Telephone +44 (0)121 414 7395

Fax +44 (0) 121 414 4291

Email r.j.stone@bham.ac.uk

School of Electronic, Electrical and Computer Engineering
University of Birmingham
Edgbaston
Birmingham
B15 2TT
UK

About

Robert (Bob) Stone holds a Chair in Interactive Multimedia Systems within the College of Engineering and Physical Sciences at the University of Birmingham, where he is also Director of the Human Interface Technologies (HIT) Team. He graduated from University College London in 1979 with a BSc in Psychology, and in 1981 with an MSc in Ergonomics. Bob also currently holds the position of Visiting Professor in Simulation Psychology within the University of Plymouth.
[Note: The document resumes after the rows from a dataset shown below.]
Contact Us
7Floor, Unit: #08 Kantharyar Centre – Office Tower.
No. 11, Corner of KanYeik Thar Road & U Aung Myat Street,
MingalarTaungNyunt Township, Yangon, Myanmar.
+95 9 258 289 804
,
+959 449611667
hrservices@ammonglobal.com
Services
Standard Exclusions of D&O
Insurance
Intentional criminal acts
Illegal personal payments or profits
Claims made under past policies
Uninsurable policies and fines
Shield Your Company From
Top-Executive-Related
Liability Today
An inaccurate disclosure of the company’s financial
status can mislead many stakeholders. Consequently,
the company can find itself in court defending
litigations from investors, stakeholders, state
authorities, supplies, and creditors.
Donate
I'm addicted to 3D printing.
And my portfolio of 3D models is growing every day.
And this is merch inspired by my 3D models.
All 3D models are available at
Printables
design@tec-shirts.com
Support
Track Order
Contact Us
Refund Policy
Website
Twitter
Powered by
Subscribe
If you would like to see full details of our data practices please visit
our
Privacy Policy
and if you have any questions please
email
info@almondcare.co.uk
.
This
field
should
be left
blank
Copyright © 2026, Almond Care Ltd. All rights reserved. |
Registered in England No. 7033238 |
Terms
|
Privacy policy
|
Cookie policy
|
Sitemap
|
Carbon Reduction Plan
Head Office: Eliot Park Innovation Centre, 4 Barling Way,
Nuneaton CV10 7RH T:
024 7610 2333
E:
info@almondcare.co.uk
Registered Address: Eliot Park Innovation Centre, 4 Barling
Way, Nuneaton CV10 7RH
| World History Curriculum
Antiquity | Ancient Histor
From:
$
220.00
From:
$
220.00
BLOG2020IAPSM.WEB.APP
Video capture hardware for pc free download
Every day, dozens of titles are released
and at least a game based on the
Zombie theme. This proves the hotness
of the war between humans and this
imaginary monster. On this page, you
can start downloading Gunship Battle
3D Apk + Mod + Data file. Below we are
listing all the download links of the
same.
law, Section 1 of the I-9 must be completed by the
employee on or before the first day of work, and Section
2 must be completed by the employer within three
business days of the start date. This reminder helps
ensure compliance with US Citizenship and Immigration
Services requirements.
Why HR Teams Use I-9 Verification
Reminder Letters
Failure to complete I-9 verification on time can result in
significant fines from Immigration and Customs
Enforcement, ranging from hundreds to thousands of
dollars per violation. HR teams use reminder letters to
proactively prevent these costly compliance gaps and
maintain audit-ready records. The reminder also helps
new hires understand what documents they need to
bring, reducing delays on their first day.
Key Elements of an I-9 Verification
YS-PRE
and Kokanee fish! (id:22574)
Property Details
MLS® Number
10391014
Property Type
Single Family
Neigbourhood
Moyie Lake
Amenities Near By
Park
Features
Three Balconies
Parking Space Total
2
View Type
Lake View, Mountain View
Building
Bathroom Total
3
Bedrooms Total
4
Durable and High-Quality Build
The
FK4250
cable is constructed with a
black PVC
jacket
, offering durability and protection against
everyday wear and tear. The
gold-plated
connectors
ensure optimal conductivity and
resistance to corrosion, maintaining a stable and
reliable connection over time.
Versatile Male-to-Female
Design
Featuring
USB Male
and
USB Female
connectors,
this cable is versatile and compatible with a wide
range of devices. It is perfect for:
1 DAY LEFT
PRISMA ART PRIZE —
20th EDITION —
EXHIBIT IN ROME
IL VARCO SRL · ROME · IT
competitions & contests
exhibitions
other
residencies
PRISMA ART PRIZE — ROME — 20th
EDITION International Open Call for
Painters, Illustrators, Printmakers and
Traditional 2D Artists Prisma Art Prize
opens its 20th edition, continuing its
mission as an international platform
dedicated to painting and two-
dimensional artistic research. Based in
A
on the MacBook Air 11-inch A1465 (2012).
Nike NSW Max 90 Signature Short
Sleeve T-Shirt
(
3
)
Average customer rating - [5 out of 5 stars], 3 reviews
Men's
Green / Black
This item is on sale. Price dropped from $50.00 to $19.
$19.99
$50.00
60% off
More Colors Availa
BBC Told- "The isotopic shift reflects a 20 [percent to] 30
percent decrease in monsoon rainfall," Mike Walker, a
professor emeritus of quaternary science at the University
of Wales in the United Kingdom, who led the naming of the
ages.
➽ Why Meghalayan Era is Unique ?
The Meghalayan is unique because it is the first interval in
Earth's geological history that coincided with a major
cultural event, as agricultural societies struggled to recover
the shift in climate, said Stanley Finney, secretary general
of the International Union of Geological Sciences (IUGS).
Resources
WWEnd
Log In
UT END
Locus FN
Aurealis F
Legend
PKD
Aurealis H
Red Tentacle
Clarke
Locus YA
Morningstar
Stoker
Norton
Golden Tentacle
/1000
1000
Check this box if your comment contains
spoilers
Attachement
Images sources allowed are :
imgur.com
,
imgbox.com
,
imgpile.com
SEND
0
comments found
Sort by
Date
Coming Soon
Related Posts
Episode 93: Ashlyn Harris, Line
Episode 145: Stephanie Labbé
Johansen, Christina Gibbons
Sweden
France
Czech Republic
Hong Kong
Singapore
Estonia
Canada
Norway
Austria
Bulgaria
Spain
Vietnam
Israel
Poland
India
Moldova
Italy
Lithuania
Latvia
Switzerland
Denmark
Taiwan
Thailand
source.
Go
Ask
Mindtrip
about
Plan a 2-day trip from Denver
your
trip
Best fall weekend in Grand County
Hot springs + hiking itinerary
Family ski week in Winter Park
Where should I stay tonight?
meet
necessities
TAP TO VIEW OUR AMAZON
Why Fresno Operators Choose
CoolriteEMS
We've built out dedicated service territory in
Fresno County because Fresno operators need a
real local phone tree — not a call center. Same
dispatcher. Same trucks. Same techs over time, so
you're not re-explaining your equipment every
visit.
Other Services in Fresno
One of the first Europeans to experience the NASA VIEW Virtual Reality (VR) system in 1987, and having established the first industrial VR team at the UK’s National Advanced Robotics Centre, following an appearance on the BBC’s 9 O’Clock News in January, 1993, he brought together (initially) 12 companies to fund the world’s first industrial collaborative project addressing the commercial applications of VR. In May 1996, Bob was elected to become an Academician of the Russian International Higher Education Academy of Sciences in Moscow and was, in 2000, accredited by General Klimuk, Director of Russia’s Gagarin Cosmonaut Training Centre as responsible for “introducing VR into the cosmonaut space programme”.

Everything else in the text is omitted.